# REW measurements of bass management of Emotiva UMC-200 pre/pro



## andy_c (Aug 8, 2006)

Hi all,

In the past, I have heard about some quirks in the bass management of the now-discontinued Emotiva UMC-1, including Sonnie's review of it. I recently bought a UMC-200 for a two-channel setup with subs. Because the UMC-200 is the successor to the UMC-1, I wanted to check out the bass management with REW measurements to make sure there weren't any quirks.

My measurement setup is as follows:

Computer sound adapter: Tascam US-144MkII
"Use loopback as timing reference" REW setting used
Loopback from Tascam right-channel analog output to right-channel analog input
Tascam S/PDIF output to UMC-200 S/PDIF input 1 using S/PDIF left channel in REW software
Analog output of UMC-200 (manually switched between left channel and subwoofer out) to left-channel analog input of Tascam

UMC-200 configuration as follows:
S/PDIF input 1
Stereo mode
Front speakers set to SMALL
Crossover frequency 100 Hz
High-pass slope 24 dB/oct
Subwoofer set to ON
Low-pass slope 24 dB/oct
All other speakers set to NONE

The first thing I did was a measurement of the left channel output from 10 Hz to 1000 Hz. I did this for the maximum left-channel distance setting (minimum delay) of 32.8 feet. I measured again with a left-channel distance setting of 0 (maximum delay). I plotted the frequency response, which was as expected: 6 dB down at 100 Hz (Linkwitz-Riley 4th order high-pass filter, not shown). Then I plotted the group delay vs. frequency for each of these two distance settings. This is shown below, only down to the crossover frequency of 100 Hz, since the group delay gets noisy because of the rolloff of the high-pass filter below 100 Hz. The group delay is not constant, due to the nonlinear phase shift of the crossover high-pass filter.










The group delay at 1 kHz and 32.8 foot distance setting is 3.2 msec. For the 0 foot distance setting, it is 32.3 msec This is a difference of 29.1 msec. To compute what it should be, the speed of sound at 20 deg C is 1126 ft/sec, or 0.888 msec/ft. Then 0.888 msec/ft * 32.8 feet = 29.1 msec. The measured difference in delay of 29.1 msec is right on the money and exactly as it should be.

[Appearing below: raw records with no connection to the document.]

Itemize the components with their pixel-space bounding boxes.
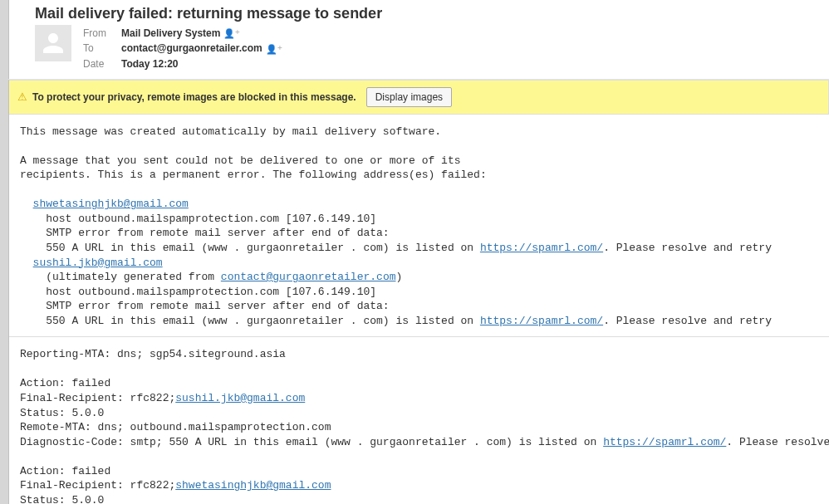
failure-err-post-2: . Please resolve and retry [603, 315, 772, 327]
date-value: Today 12:20 [121, 57, 289, 71]
avatar [35, 25, 71, 61]
failed-address-link-1[interactable]: shwetasinghjkb@gmail.com [33, 198, 189, 210]
report-diag-pre-1: Diagnostic-Code: smtp; 550 A URL in this… [20, 436, 603, 448]
report-status-2: Status: 5.0.0 [20, 494, 104, 504]
report-recip-link-2[interactable]: shwetasinghjkb@gmail.com [175, 479, 331, 492]
from-label: From [83, 27, 120, 40]
failure-smtp-2: SMTP error from remote mail server after… [20, 300, 390, 312]
body-intro-2: A message that you sent could not be del… [20, 154, 461, 167]
spamrl-link-1[interactable]: https://spamrl.com/ [480, 242, 603, 254]
message-subject: Mail delivery failed: returning message … [35, 5, 817, 22]
report-status-1: Status: 5.0.0 [20, 407, 104, 419]
failure-host-2: host outbound.mailspamprotection.com [10… [20, 286, 376, 298]
failure-gen-pre-2: (ultimately generated from [20, 271, 221, 283]
to-value: contact@gurgaonretailer.com👤⁺ [121, 42, 289, 55]
privacy-text: To protect your privacy, remote images a… [32, 91, 356, 103]
to-label: To [83, 42, 120, 55]
failed-address-link-2[interactable]: sushil.jkb@gmail.com [33, 257, 163, 269]
reporting-mta: Reporting-MTA: dns; sgp54.siteground.asi… [20, 348, 286, 360]
report-recip-link-1[interactable]: sushil.jkb@gmail.com [175, 392, 305, 404]
from-value: Mail Delivery System👤⁺ [121, 27, 289, 40]
report-body: Reporting-MTA: dns; sgp54.siteground.asi… [8, 337, 829, 504]
failure-gen-post-2: ) [395, 271, 402, 283]
display-images-button[interactable]: Display images [366, 87, 452, 107]
add-contact-icon-to[interactable]: 👤⁺ [266, 44, 282, 55]
failure-smtp-1: SMTP error from remote mail server after… [20, 227, 390, 239]
spamrl-link-2[interactable]: https://spamrl.com/ [480, 315, 603, 327]
privacy-warning-bar: ⚠ To protect your privacy, remote images… [8, 80, 829, 115]
report-recip-pre-1: Final-Recipient: rfc822; [20, 392, 175, 404]
report-action-1: Action: failed [20, 377, 110, 389]
date-label: Date [83, 57, 120, 71]
report-recip-pre-2: Final-Recipient: rfc822; [20, 479, 175, 492]
report-remote-1: Remote-MTA: dns; outbound.mailspamprotec… [20, 421, 331, 433]
spamrl-link-3[interactable]: https://spamrl.com/ [603, 436, 726, 448]
report-diag-post-1: . Please resolve and retry [726, 436, 829, 448]
body-intro-3: recipients. This is a permanent error. T… [20, 169, 487, 181]
generated-from-link[interactable]: contact@gurgaonretailer.com [221, 271, 396, 283]
add-contact-icon-from[interactable]: 👤⁺ [223, 28, 240, 39]
failure-err-pre-2: 550 A URL in this email (www . gurgaonre… [20, 315, 480, 327]
failure-host-1: host outbound.mailspamprotection.com [10… [20, 213, 376, 225]
report-action-2: Action: failed [20, 465, 110, 477]
person-icon [38, 28, 68, 58]
body-intro-1: This message was created automatically b… [20, 125, 441, 138]
failure-err-pre-1: 550 A URL in this email (www . gurgaonre… [20, 242, 480, 254]
message-body: This message was created automatically b… [8, 115, 829, 337]
message-header: Mail delivery failed: returning message … [8, 0, 829, 80]
warning-icon: ⚠ [17, 91, 27, 103]
failure-err-post-1: . Please resolve and retry [603, 242, 772, 254]
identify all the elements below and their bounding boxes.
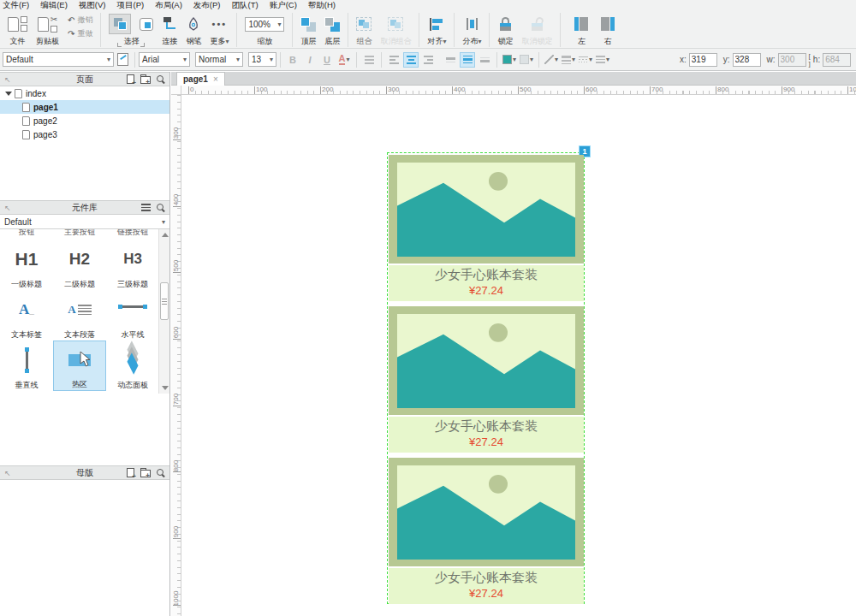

Next, I measured the subwoofer out for the two different subwoofer distance settings of 0 and 32.8 feet. The results are shown below. I've restricted the maximum frequency, again to avoid noise due to reduced signal level from the rolloff of the low-pass section of the crossover.










Yes, both measurements are present in this graph. At first, I thought I had made an error, but I double- and triple-checked it. The subwoofer distance setting does not change the delay of the subwoofer output at all. So this appears to be a bug in the UMC-200 bass management.

I've tried to get more insight by using HDMI output in multi-channel mode from my laptop with the aid of ASIO4ALL, but I seem to be getting delay reference drift due to using two sound adapters (laptop HDMI for measurement system output, analog input of Tascam for measurement system input).


----------



## andy_c (Aug 8, 2006)

Well, it looks like my measurements in the post above were wrong. I went back and re-did the S/PDIF measurements and the sub delay is working as it should! I'm not sure what I was doing wrong before, but I cannot get it to misbehave now.

I fixed the delay reference drift I was having with HDMI mode, so now I have a whole lot of data for both S/PDIF and HDMI modes for many combinations of mains and sub distances. I'll do a comprehensive post soon with lots of plots and the MDAT files.

My conclusion is that they have fixed the bass management in going from the UMC-1 to the UMC-200.

I have not checked the EQ though.


----------



## dougc (Dec 19, 2009)

Good deal - I wish I had something helpful to add. There are so many different combinations and variables...


----------



## andy_c (Aug 8, 2006)

There were some reports of strange UMC-200 headphone out behavior, namely that the headphone out was being influenced by such things as speaker distance, speaker large/small, and other factors. So I tested the headphone out with S/PDIF in, stereo mode, using the left channel S/PDIF output of the Tascam US-144 MkII, and using the analog out of the right channel of the Tascam looped back to the right-channel analog input as the timing reference.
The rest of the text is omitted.